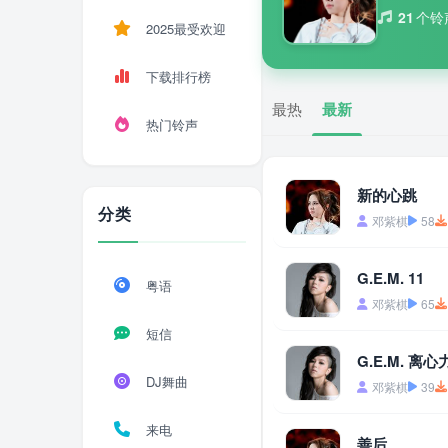
21
个铃
2025最受欢迎
下载排行榜
最热
最新
热门铃声
新的心跳
分类
邓紫棋
58
G.E.M. 11
粤语
邓紫棋
65
短信
G.E.M. 离心
DJ舞曲
邓紫棋
39
来电
善后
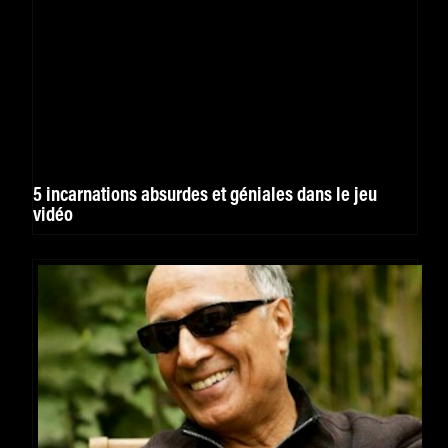
5 incarnations absurdes et géniales dans le jeu
vidéo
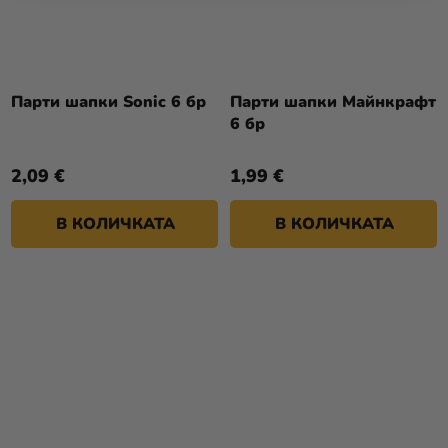
Парти шапки Sonic 6 бр
Парти шапки Майнкрафт
6 бр
2,09 €
1,99 €
В КОЛИЧКАТА
В КОЛИЧКАТА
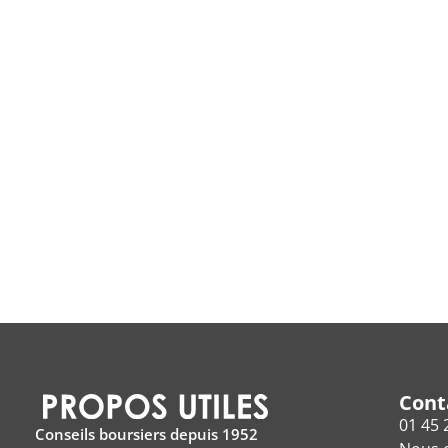
Cont
01 45 
Conseils boursiers depuis 1952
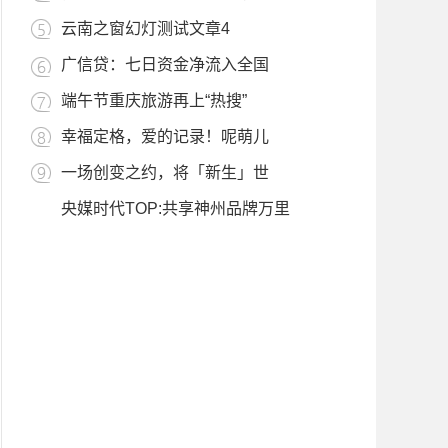
云南之窗幻灯测试文章4
广信贷：七日资金净流入全国
端午节重庆旅游再上“热搜”
幸福定格，爱的记录！呢萌儿
一场创变之约，将「新生」世
央媒时代TOP:共享神州品牌万里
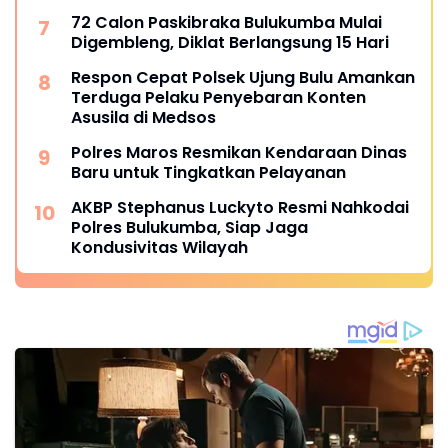
72 Calon Paskibraka Bulukumba Mulai
Digembleng, Diklat Berlangsung 15 Hari
Respon Cepat Polsek Ujung Bulu Amankan
Terduga Pelaku Penyebaran Konten
Asusila di Medsos
Polres Maros Resmikan Kendaraan Dinas
Baru untuk Tingkatkan Pelayanan
AKBP Stephanus Luckyto Resmi Nahkodai
Polres Bulukumba, Siap Jaga
Kondusivitas Wilayah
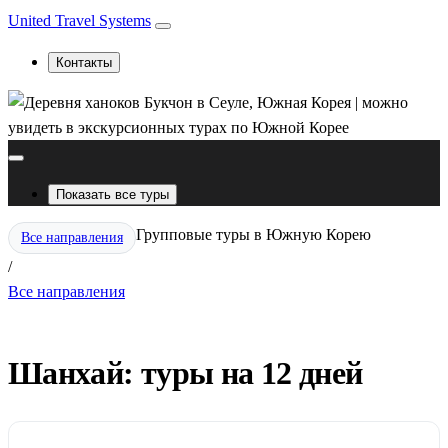
United Travel Systems
Контакты
Показать все туры
Групповые туры в Южную Корею
Все направления
/
Все направления
Шанхай: туры на 12 дней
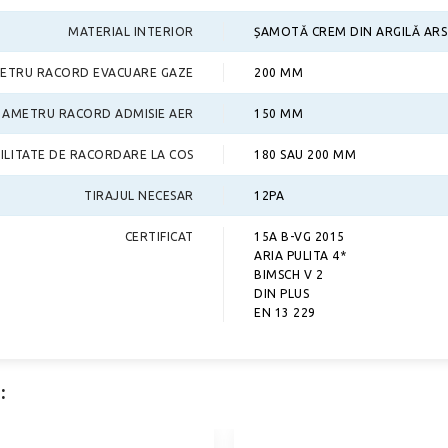
MATERIAL INTERIOR
ȘAMOTĂ CREM DIN ARGILĂ AR
ETRU RACORD EVACUARE GAZE
200 MM
IAMETRU RACORD ADMISIE AER
150 MM
BILITATE DE RACORDARE LA COS
180 SAU 200 MM
TIRAJUL NECESAR
12PA
CERTIFICAT
15A B-VG 2015
ARIA PULITA 4*
BIMSCH V 2
DIN PLUS
EN 13 229
:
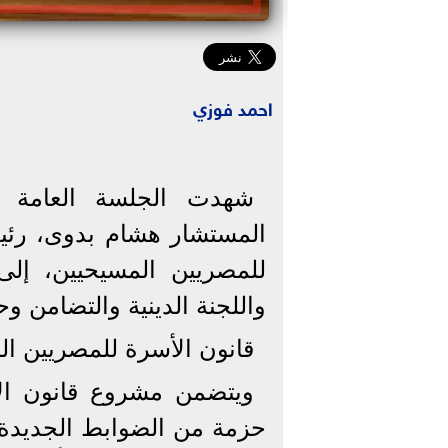
احمد فوزي
شهدت الجلسة العامة لم
المستشار هشام بدوى، رئي
للمصريين المسيحيين، إلى 
واللجنة الدينية والتضامن و
قانون الأسرة للمصريين ال
حزمة من الضوابط الجديدة 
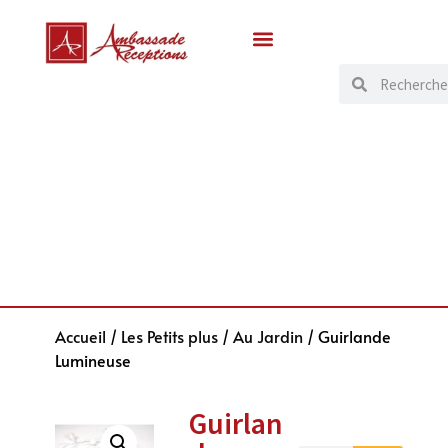
Accueil
/
Les Petits plus
/
Au Jardin
/ Guirlande
Lumineuse
Guirlan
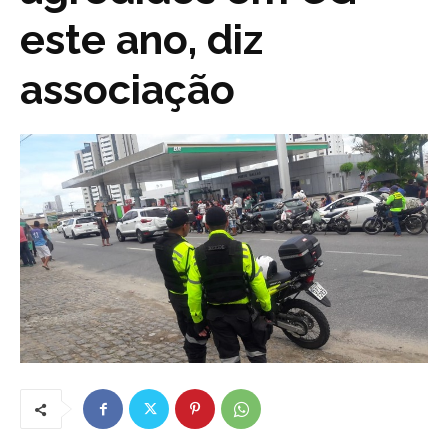
este ano, diz
associação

Exercise directions: Your reply must be a single number: the count of lines in the listing that hold "للمصريين".

Response for this exercise: 2